By
Tanya C Hayward
09.10.2014
Dedicated to a dear friend; on turning 58 on
a blood moon / lunar eclipse and always being there for me
Wogging (1.) on the promenade this morning, I overtook a
mother and daughter team dressed similarly in their early am walk gear. As I passed them I engulfed what I
assumed was their perfume and literally, nearly, I swear; fainted. It was as if they had broken their
perfume bottles open and doused themselves with the stuff, and had a Hlathini (2.) bath. My lungs burnt, my nose
stung and my head went from clear to fog with a possible chance of
showers. For the rest of the “wog”
I put my nose to the grindstone and sniff tested each passer by. Amazing, not one woman was scent
free. Or scent normal, should I say, each one either smelt of this or that
high street scent, washing detergent, cream, you get the idea.
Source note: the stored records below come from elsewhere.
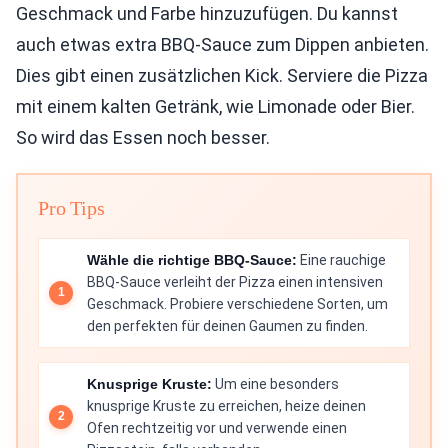
Geschmack und Farbe hinzuzufügen. Du kannst
auch etwas extra BBQ-Sauce zum Dippen anbieten.
Dies gibt einen zusätzlichen Kick. Serviere die Pizza
mit einem kalten Getränk, wie Limonade oder Bier.
So wird das Essen noch besser.
Pro Tips
Wähle die richtige BBQ-Sauce:
Eine rauchige
BBQ-Sauce verleiht der Pizza einen intensiven
Geschmack. Probiere verschiedene Sorten, um
den perfekten für deinen Gaumen zu finden.
Knusprige Kruste:
Um eine besonders
knusprige Kruste zu erreichen, heize deinen
Ofen rechtzeitig vor und verwende einen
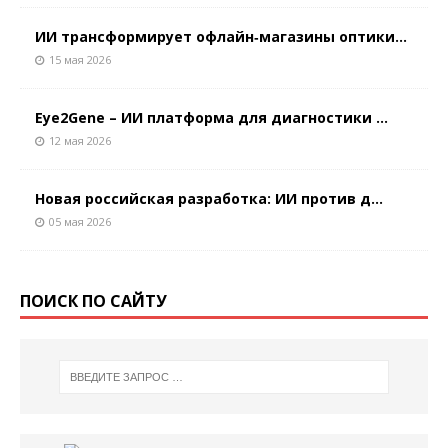
ИИ трансформирует офлайн‑магазины оптики...
15 мая 2026
Eye2Gene – ИИ платформа для диагностики ...
12 мая 2026
Новая российская разработка: ИИ против д...
05 мая 2026
ПОИСК ПО САЙТУ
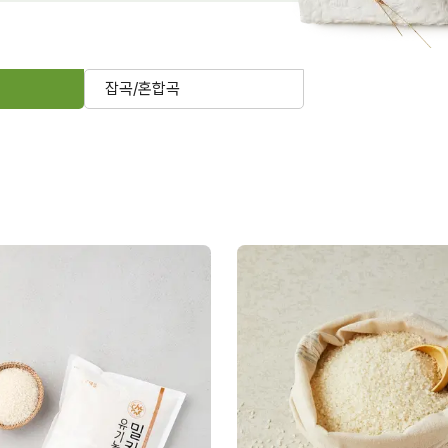
잡곡/혼합곡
So, it got me thinking; was
it that we were conditioned to covering up our own smell or was it that we just
do not like the way we smell?
I
recently met up with someone that I had not seen in 7 years. He was a friend, now a foe of sorts; let’s
just say we have a complicated relationship and that I own an inked 6 X 4 patch
on his right upper arm. He asked
me, during our “kuir” (3.)
at his Gogo’s (4.) converted faux
bachelor pad in Soweto with rail stained mirrors in the place of pots; “do you
still wear “Delicious” by DKNY”. I
was amazed that after all these years he remembered that part of me and what startled
me even more was that I had gotten that particular bottle of the juicy apple as
a gift, a peace offering from another man that I was seeing but who obviously
knew little of me, as my piece de rĂ©sistance has and still is “Allure” by
Chanel. But every time I get a
wiff of the “D” fragrance I trip back in time to that place, that space, those moments that go staccato in my brain. That time when I was so not me, so not
the person I am today, a cover of the present me. So, do we use perfume as a shield? What is it that we, I, am trying to cover up?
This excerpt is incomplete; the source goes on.